Tuesday, July 26, 2016

Waiting for Godot or Story, the Stakes Never Vary

Two individuals are seated in a park-like setting, reminiscent of the terrain in which we first see the two principals known to us as the iconic duo who await Godot. The first wears a large duffle coat, one or two sizes larger than a person of his size would wear. We'll soon see the reason why, when he gets up to approach a third person, who is walking through the area.

Our duffle coated individual approaches, flings open the folds of his coat, on which are displayed on the left fold an array of wristwatches, on the right fold an assortment of cell phones. The passerby continues without a moment's pause, much less any hint of interest. Nevertheless, our duffle coated individual is doing something active; he is attempting to do what more upmarket sales personnel in more respectable venues do every working day, which is to say he is offering a choice of items to a potential audience.

Thus is story born, with an individual doing something to effect a result. Note the emphasis on the verb to do; this individual is doing something. We may or may not find out what this individuals working hours are or if, indeed, he has other items for sale, cached for the moment in his pockets. He is the necessary potential of intent and energy required by any narrative with hopes of turning itself into a story.

The other individual wears more nondescript clothing, trousers, shirt, an old-but-serviceable tweed jacket. Like the other individual, he waits, his display a chess board, each piece in its beginning-of-the-game position, the standard colors, white and black. This individual, like his cohort, waits. We are not sure what he awaits, not even when another passerby strolls past him, notices the chess board, nods, walks on.  No story here. For all we know, the individual with the chess board could be playing--make that replaying famous games of past tournaments, not an unlikely thing for a person in a park.

Suppose, however, after two or three other passersby appear, then move on without so much as a nod of recognition. our man moves one of the pawns, say the white queen's pawn, forward two squares. Neither an exciting nor unorthodox opening gambit. 

Ah, you say, a tiny flicker of action, which, however tiny, nevertheless embodies one of the necessities of story. However cerebral chess presents itself, either as a game in general or a more specific metaphor of warlike movement, tactic, and counter tactic, with a specific goal in mind, this particular chess board has been presented with in effect the first stone having been cast.

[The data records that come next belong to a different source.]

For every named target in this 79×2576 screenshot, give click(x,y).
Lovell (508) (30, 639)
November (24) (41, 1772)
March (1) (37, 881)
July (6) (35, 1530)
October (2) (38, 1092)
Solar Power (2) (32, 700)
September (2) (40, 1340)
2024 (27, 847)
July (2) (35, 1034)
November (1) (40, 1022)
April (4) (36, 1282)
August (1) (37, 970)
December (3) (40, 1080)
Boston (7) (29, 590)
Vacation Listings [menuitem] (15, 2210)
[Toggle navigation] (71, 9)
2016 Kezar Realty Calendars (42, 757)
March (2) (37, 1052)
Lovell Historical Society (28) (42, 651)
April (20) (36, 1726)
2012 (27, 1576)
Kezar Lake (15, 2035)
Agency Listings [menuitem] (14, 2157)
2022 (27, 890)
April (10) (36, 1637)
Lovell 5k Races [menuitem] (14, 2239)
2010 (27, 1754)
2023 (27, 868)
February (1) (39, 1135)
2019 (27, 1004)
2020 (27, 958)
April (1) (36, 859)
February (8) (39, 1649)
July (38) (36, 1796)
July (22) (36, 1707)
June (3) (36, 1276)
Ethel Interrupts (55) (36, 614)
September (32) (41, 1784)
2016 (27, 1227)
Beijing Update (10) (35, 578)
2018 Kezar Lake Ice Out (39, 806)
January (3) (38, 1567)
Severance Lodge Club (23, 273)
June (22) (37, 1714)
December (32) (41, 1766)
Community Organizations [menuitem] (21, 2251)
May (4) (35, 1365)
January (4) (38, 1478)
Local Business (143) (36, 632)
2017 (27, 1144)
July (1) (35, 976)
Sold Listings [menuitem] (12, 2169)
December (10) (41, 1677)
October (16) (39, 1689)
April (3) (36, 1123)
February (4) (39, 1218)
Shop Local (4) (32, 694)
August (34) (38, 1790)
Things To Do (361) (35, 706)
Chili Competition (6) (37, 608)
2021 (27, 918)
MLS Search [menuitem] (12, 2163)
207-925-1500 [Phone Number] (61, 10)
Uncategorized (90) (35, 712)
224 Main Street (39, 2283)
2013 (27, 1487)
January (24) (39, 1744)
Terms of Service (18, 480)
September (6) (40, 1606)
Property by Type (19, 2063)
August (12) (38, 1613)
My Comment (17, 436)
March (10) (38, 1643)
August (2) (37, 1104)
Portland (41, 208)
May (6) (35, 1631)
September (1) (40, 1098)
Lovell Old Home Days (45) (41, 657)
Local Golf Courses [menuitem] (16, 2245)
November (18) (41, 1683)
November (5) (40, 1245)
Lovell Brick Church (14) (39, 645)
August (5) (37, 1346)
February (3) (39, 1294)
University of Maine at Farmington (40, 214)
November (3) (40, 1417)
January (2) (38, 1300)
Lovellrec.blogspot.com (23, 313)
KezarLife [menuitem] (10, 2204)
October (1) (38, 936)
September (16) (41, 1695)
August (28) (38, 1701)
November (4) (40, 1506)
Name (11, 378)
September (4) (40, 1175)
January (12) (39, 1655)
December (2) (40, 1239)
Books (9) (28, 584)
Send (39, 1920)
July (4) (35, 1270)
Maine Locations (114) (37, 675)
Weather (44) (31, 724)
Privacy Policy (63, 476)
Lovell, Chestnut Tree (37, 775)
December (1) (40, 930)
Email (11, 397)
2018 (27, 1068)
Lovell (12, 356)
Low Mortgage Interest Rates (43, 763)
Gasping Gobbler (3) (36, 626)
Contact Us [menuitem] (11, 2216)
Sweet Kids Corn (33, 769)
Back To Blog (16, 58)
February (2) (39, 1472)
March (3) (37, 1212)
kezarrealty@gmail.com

Our chess player now advances the black king's pawn the two squares he is entitled, then takes a seat nearby, perhaps contemplating what white should do next, but so far as we as observers can see, he is only gazing fixedly at the board.

At length, another person strolls through the park-like setting, whereupon the individual in the duffle coat approaches him, with a flourish exposes the watches and cell phones. The stroller pauses, looks at the watches. "Do you," he says, "have something a bit more upmarket?"

"Ah," the man in the duffle coat says, plunging a beefy hand into a commodious pocket, then withdrawing a small black box, which he opens, then presents to the stroller.

"A Rolex?" the stroller says.

"You'd think so, wouldn't you?" the duffle coat notes. "But I cannot lie to you, sir. Impressions of Rolexes do not always bear out to be Rolexes. I have here in another pocket a fountain pen most persons would swear is a Mountblanc, but if you examine the small letters on the clip, you will find them to say Montalbano."

"How much for the both?" stroller says, "watch and pen?"

There is no longer a question about a story being in progress here, the only question, or perhaps there is more than one, has to do with what kind. So far as the chess player is concerned, let us say a youngish woman, perhaps late twenties, perhaps a tattoo or so on one of her pliant young forearms, stops to regard the chess board.  "You might try bringing the white queen's pawn into play here," she suggests.

"I see you believe in a vigorous opening gambit," the chess player says.

What he does not know, nor do we, and, of course, both of "us" will discover is that the chess player, only yesterday, hustled the young woman's grandfather out of fifty dollars in a mate-in-ten-moves dare, and is about to be humiliated in one of the ways a young person is best equipped to humiliate--should she choose to do so--an older person.

Story is everywhere, even where you least expect it, and most certain of all, when you search for it with the desperation of searching for lost keys, when you can't seem to find it anywhere.